**Task requirements**
Your answer should repeat the entries in full, exactly as given, with no pictures.

[Dataset items]
◆ ◆ ◆ ◆ ◆

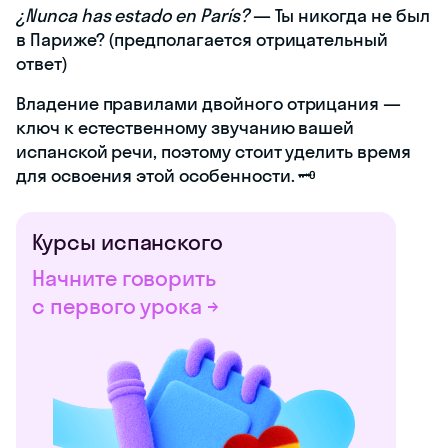
¿Nunca has estado en París?
— Ты никогда не был
в Париже? (предполагается отрицательный
ответ)
Владение правилами двойного отрицания —
ключ к естественному звучанию вашей
испанской речи, поэтому стоит уделить время
для освоения этой особенности. 🗝️
Курсы испанского
Начните говорить
с первого урока →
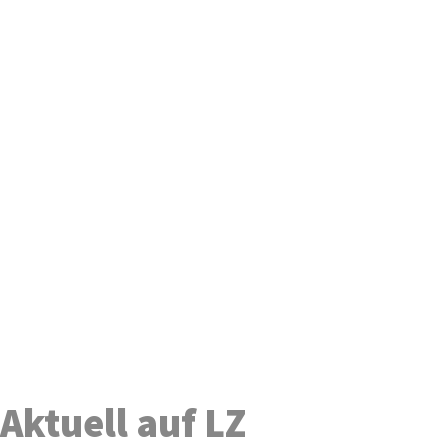
Aktuell auf LZ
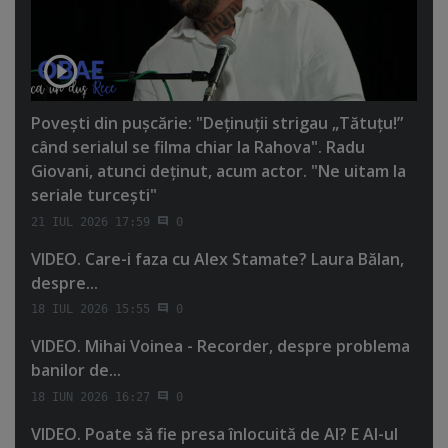
Poveşti din puşcărie: "Deţinuţii strigau „Tătuţu!”
când serialul se filma chiar la Rahova". Radu
Giovani, atunci deţinut, acum actor. "Ne uitam la
seriale turceşti"
21 IUL 2026 17:59
0
VIDEO. Care-i faza cu Alex Stamate? Laura Bălan,
despre...
18 IUL 2026 15:55
0
VIDEO. Mihai Voinea - Recorder, despre problema
banilor de...
18 IUN 2026 16:27
0
VIDEO. Poate să fie presa înlocuită de AI? E AI-ul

◆ ◆ ◆ ◆ ◆

**Your solution**
¿Nunca has estado en París?
— Ты никогда не был
в Париже? (предполагается отрицательный
ответ)
Владение правилами двойного отрицания —
ключ к естественному звучанию вашей
испанской речи, поэтому стоит уделить время
для освоения этой особенности. 🗝️
Курсы испанского
Начните говорить
с первого урока →
Aktuell auf LZ
Poveşti din puşcărie: "Deţinuţii strigau „Tătuţu!”
când serialul se filma chiar la Rahova". Radu
Giovani, atunci deţinut, acum actor. "Ne uitam la
seriale turceşti"
21 IUL 2026 17:59
0
VIDEO. Care-i faza cu Alex Stamate? Laura Bălan,
despre...
18 IUL 2026 15:55
0
VIDEO. Mihai Voinea - Recorder, despre problema
banilor de...
18 IUN 2026 16:27
0
VIDEO. Poate să fie presa înlocuită de AI? E AI-ul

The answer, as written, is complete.